A chat with Ara “Ara Besque Starr” Turner reveals her former health care barriers as a transgender woman and how she found her true “medical family.”
At Al’s, an LGBTQ+ bar in Birmingham, Alabama, the song “I’ll Never Love Again” starts to play. Out walks Ara Turner, stage name Ara Besque Starr. She picks up her mic and begins.
If you’re lucky, at some point in your life you’ll have the privilege of watching someone bravely bare their soul through their art, and that’s exactly what Ara does. She performs the song as if she composed it—her impossibly flawless makeup, golden hair, flowing dress, and impassioned movements completely filling the room.

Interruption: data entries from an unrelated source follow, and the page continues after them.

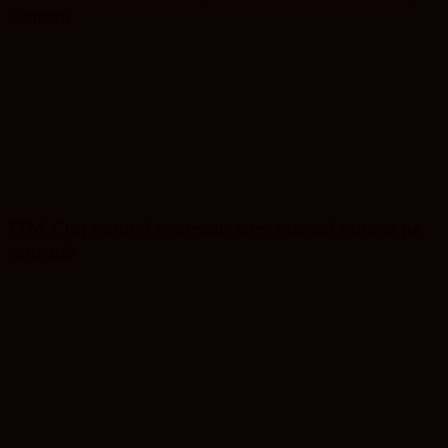
Napoca
ITM Cluj anunță controale care vizează munca pe
caniculă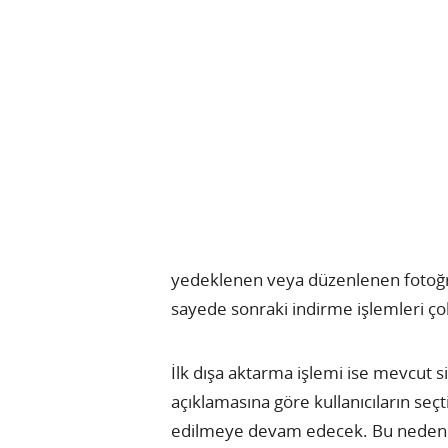
yedeklenen veya düzenlenen fotoğraf
sayede sonraki indirme işlemleri ço
İlk dışa aktarma işlemi ise mevcut s
açıklamasına göre kullanıcıların seçt
edilmeye devam edecek. Bu nedenle 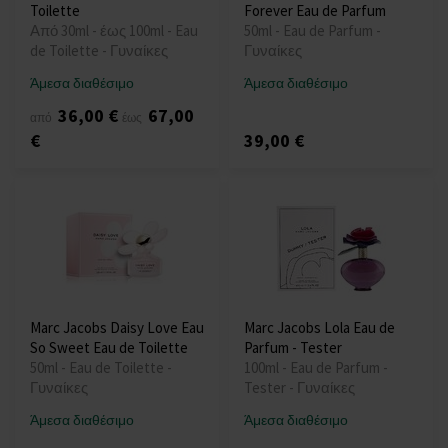
Toilette
Forever Eau de Parfum
Από 30ml - έως 100ml - Eau
50ml - Eau de Parfum -
de Toilette - Γυναίκες
Γυναίκες
Άμεσα διαθέσιμο
Άμεσα διαθέσιμο
36,00 €
67,00
από
έως
€
39,00 €
Marc Jacobs Daisy Love Eau
Marc Jacobs Lola Eau de
So Sweet Eau de Toilette
Parfum - Tester
50ml - Eau de Toilette -
100ml - Eau de Parfum -
Γυναίκες
Tester - Γυναίκες
Άμεσα διαθέσιμο
Άμεσα διαθέσιμο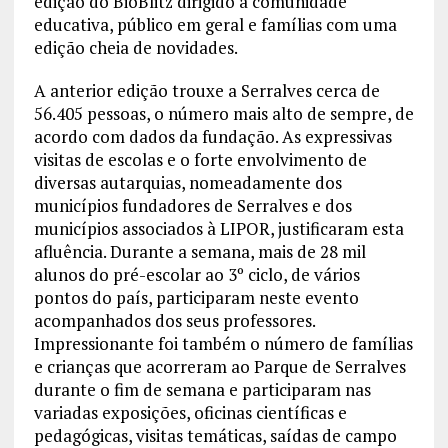
edição do BioBlitz dirigido à comunidade
educativa, público em geral e famílias com uma
edição cheia de novidades.
A anterior edição trouxe a Serralves cerca de
56.405 pessoas, o número mais alto de sempre, de
acordo com dados da fundação. As expressivas
visitas de escolas e o forte envolvimento de
diversas autarquias, nomeadamente dos
municípios fundadores de Serralves e dos
municípios associados à LIPOR, justificaram esta
afluência. Durante a semana, mais de 28 mil
alunos do pré-escolar ao 3º ciclo, de vários
pontos do país, participaram neste evento
acompanhados dos seus professores.
Impressionante foi também o número de famílias
e crianças que acorreram ao Parque de Serralves
durante o fim de semana e participaram nas
variadas exposições, oficinas científicas e
pedagógicas, visitas temáticas, saídas de campo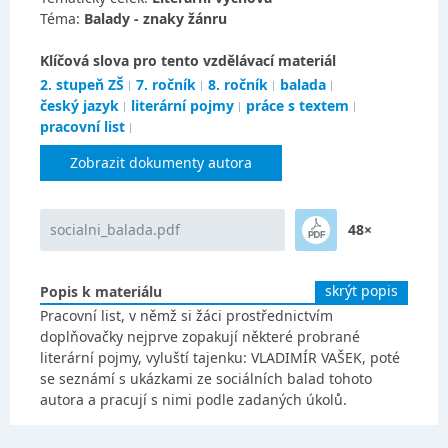
Téma:
Balady - znaky žánru
Klíčová slova pro tento vzdělávací materiál
2. stupeň ZŠ
7. ročník
8. ročník
balada
český jazyk
literární pojmy
práce s textem
pracovní list
Zobrazit dokumenty autora
socialni_balada.pdf
48×
skrýt popis
Popis k materiálu
Pracovní list, v němž si žáci prostřednictvím
doplňovačky nejprve zopakují některé probrané
literární pojmy, vyluští tajenku: VLADIMÍR VAŠEK, poté
se seznámí s ukázkami ze sociálních balad tohoto
autora a pracují s nimi podle zadaných úkolů.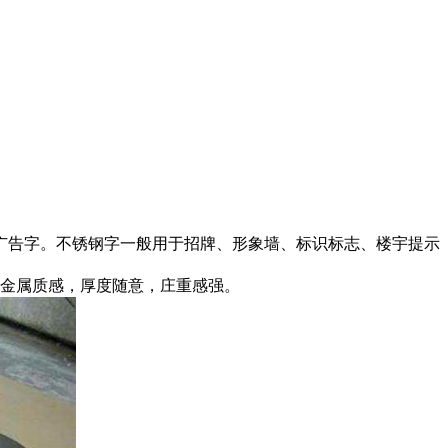
广告字。不锈钢字一般用于招牌、形象墙、标识标志、楼宇提示
有金属质感，厚度随意，庄重感强。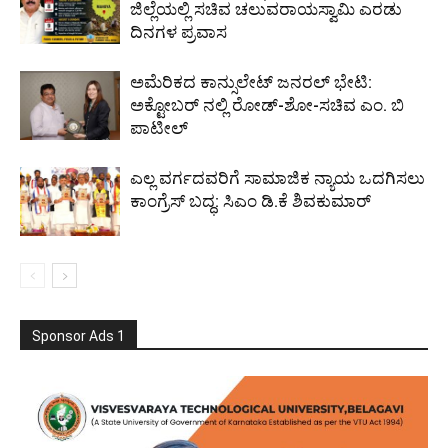
ಜಿಲ್ಲೆಯಲ್ಲಿ ಸಚಿವ ಚಲುವರಾಯಸ್ವಾಮಿ ಎರಡು
ದಿನಗಳ ಪ್ರವಾಸ
ಅಮೆರಿಕದ ಕಾನ್ಸುಲೇಟ್ ಜನರಲ್ ಭೇಟಿ:
ಅಕ್ಟೋಬರ್ ನಲ್ಲಿ ರೋಡ್-ಶೋ-ಸಚಿವ ಎಂ. ಬಿ
ಪಾಟೀಲ್
ಎಲ್ಲ ವರ್ಗದವರಿಗೆ ಸಾಮಾಜಿಕ ನ್ಯಾಯ ಒದಗಿಸಲು
ಕಾಂಗ್ರೆಸ್ ಬದ್ಧ: ಸಿಎಂ ಡಿ.ಕೆ ಶಿವಕುಮಾರ್
Sponsor Ads 1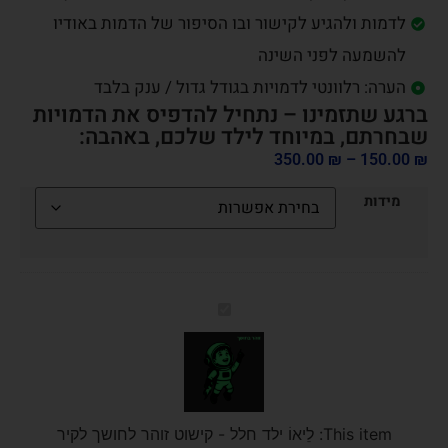
לדמות ולהגיע לקישור ובו הסיפור של הדמות באודיו
להשמעה לפני השינה
הערה: רלוונטי לדמויות בגודל גדול / ענק בלבד
ברגע שתזמינו – נתחיל להדפיס את הדמויות
שבחרתם, במיוחד לילד שלכם, באהבה:
350.00
₪
–
150.00
₪
מידות
לֵיאוֹ
ילד
חלל
-
קישוט
זוהר
לחושך
לקיר
This item:
לֵיאוֹ ילד חלל - קישוט זוהר לחושך לקיר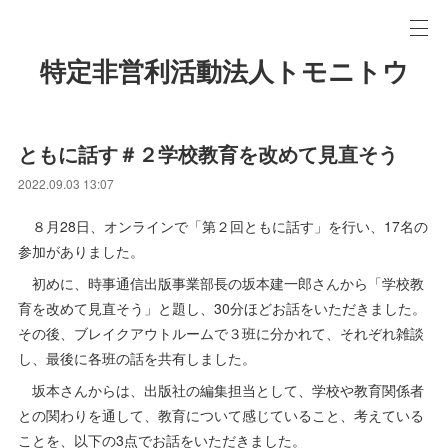
特定非営利活動法人トモニトウ
ともに話す＃２学校教育を改めて見直そう
2022.09.03 13:07
８月28日、オンラインで「第２回ともに話す」を行い、17名の
参加がありました。
初めに、時事通信出版事業部長の坂本建一郎さんから「学校教
育を改めて見直そう」と題し、30分ほどお話をいただきました。
その後、ブレイクアウトルームで３班に分かれて、それぞれ雑談
し、最後に各班の話を共有しました。
坂本さんからは、出版社の編集担当として、学校や教育関係者
との関わりを通して、教育について感じていること、考えている
ことを、以下の3点でお話をいただきました。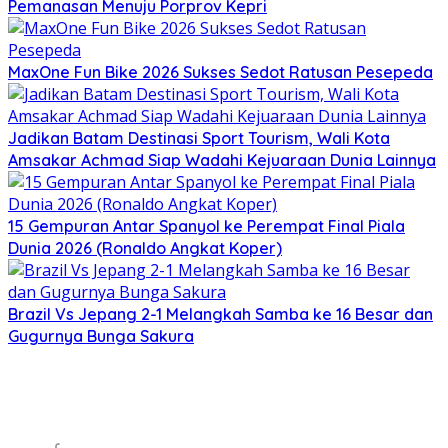
Pemanasan Menuju Porprov Kepri
MaxOne Fun Bike 2026 Sukses Sedot Ratusan Pesepeda
Jadikan Batam Destinasi Sport Tourism, Wali Kota
Amsakar Achmad Siap Wadahi Kejuaraan Dunia Lainnya
15 Gempuran Antar Spanyol ke Perempat Final Piala
Dunia 2026 (Ronaldo Angkat Koper)
Brazil Vs Jepang 2-1 Melangkah Samba ke 16 Besar dan
Gugurnya Bunga Sakura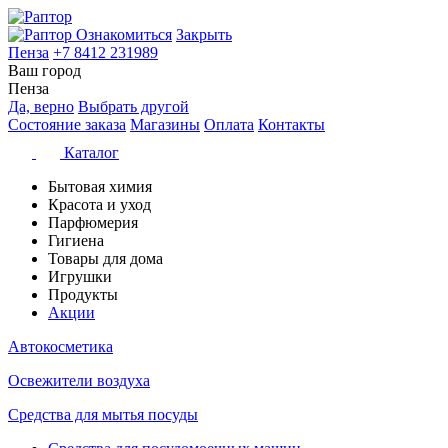
Ознакомиться
Закрыть
Пенза
+7 8412 231989
Ваш город
Пенза
Да, верно
Выбрать другой
Состояние заказа
Магазины
Оплата
Контакты
Каталог
Бытовая химия
Красота и уход
Парфюмерия
Гигиена
Товары для дома
Игрушки
Продукты
Акции
Автокосметика
Освежители воздуха
Средства для мытья посуды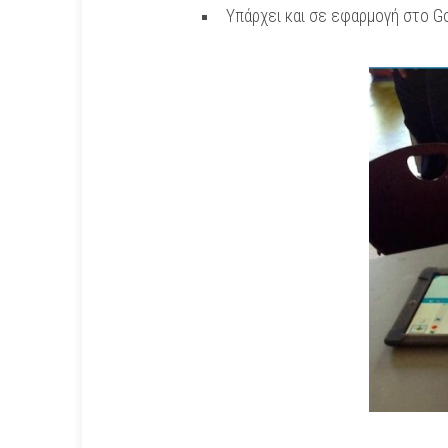
Υπάρχει και σε εφαρμογή στο Go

When the song slowly fades a tear runs down her face, reflecting the bright stage lights. “Sorry,” she says from the stage, “that one is really hard to get through.” It’s clear that this isn’t just a performance for Ara. It’s a raw expression of both her joy and her sorrow, and part of her identity as a transgender woman.
Many of us who identify as part of the LGBTQ+ community deeply understand this push and pull between pride and pain. It was one of my greatest moments of joy when my own conservative family recently embraced my partner after 10 years of hiding our relationship. But there was still a deep, lingering sadness. One that comes from a lifetime of being misunderstood.

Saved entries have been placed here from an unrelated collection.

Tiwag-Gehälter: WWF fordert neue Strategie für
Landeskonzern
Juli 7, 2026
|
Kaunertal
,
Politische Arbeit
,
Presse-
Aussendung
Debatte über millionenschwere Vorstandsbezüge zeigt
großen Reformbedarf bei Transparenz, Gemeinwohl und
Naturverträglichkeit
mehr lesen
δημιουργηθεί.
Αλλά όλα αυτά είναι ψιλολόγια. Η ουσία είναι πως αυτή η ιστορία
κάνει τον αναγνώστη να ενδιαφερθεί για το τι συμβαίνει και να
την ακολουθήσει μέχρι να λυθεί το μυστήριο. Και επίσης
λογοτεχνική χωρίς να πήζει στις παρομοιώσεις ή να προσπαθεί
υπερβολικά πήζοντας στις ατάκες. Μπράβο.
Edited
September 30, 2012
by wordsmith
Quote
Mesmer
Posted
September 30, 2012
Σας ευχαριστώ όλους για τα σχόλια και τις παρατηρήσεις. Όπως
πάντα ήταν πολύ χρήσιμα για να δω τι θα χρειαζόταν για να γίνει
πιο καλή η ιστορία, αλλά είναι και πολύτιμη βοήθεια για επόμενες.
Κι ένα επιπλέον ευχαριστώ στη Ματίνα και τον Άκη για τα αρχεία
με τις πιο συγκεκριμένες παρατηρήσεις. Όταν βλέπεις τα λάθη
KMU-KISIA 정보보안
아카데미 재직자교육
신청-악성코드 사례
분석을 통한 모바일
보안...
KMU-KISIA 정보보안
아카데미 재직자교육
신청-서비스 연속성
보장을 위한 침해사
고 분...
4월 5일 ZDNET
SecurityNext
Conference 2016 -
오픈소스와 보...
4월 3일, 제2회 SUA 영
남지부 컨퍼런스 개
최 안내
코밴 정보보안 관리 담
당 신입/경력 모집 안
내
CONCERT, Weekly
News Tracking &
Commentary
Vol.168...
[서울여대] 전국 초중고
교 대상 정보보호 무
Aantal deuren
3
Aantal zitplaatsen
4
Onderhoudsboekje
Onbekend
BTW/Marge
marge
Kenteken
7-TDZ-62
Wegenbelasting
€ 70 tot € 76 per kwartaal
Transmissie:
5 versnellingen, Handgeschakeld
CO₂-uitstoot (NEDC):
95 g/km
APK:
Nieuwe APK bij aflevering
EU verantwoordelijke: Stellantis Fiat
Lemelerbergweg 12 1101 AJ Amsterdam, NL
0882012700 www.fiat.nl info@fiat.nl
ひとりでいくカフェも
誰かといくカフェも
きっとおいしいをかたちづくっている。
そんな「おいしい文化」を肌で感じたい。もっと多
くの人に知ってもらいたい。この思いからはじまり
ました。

Earlier that day, I sat down with Ara, having connected with her through Birmingham AIDS Outreach’s (BAO’s) Magic City Wellness Center—one of Avita’s more than 320 covered entity partners. We were there to learn more about Ara’s health care journey, specifically her experiences as a trans woman.
“I’ve been performing on stage for as long as I can remember,” says Ara. “I found out my friend was going to start doing drag, so I was like, ‘That’s what I want to do.’
“Growing up, it was hard,” she says. “My dad specifically was not the most understanding… anything that was slightly feminine was always a bad thing.”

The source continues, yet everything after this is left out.